3. Then explicitly call compute gradients and apply them when you initialize graph:
grads = opt.compute_gradients(loss, tf.trainable_variables())
grads = list(grads)
train_op = opt.apply_gradients(grads_and_vars=grads)
And replace
e = tf.add(c, k)
with
e = add_grad(c, k, d)
The work is done. But to be sure that computations will be without errors, you can check firstly calculating on a peace of paper and then run code. For that example we can call tf.add instead of add_grad and remember values, and then call add_grad to compare the outputs. I got the same result.
Real problem
In paper “Clothing Retrieval with Visual Attention Model” they describe attention network that generates Bernoulli series has to be multiplied with another feature map. Unfortunately Bernoulli is not differentiable, hence backward propagation will not flow.

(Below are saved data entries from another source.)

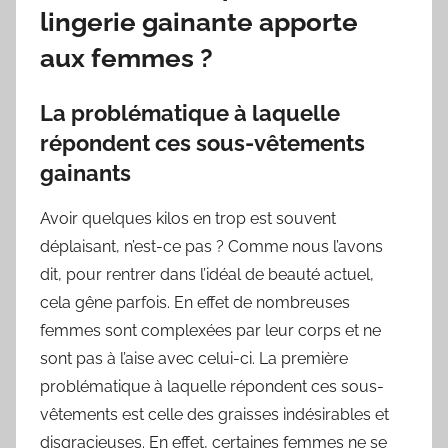
lingerie gainante apporte
aux femmes ?
La problématique à laquelle
répondent ces sous-vêtements
gainants
Avoir quelques kilos en trop est souvent
déplaisant, n’est-ce pas ? Comme nous l’avons
dit, pour rentrer dans l’idéal de beauté actuel,
cela gêne parfois. En effet de nombreuses
femmes sont complexées par leur corps et ne
sont pas à l’aise avec celui-ci. La première
problématique à laquelle répondent ces sous-
vêtements est celle des graisses indésirables et
disgracieuses. En effet, certaines femmes ne se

Follow the above points I implement forward propagation that generates Bernoulli series with the given shape and in backprop function I implement custom gradient — it was just multiplication between intermediate layer (another feature map) and coming gradient.
Also there is tf.stop_gradient. It can be helpful in some cases. This operation allows to stop flow gradient further just for the given operation, it doesn’t prevent backward-propagation altogether.
P.S. I found the solution surfing the Stackoverflow resource, so it was done by collecting almost all the answers of this topic.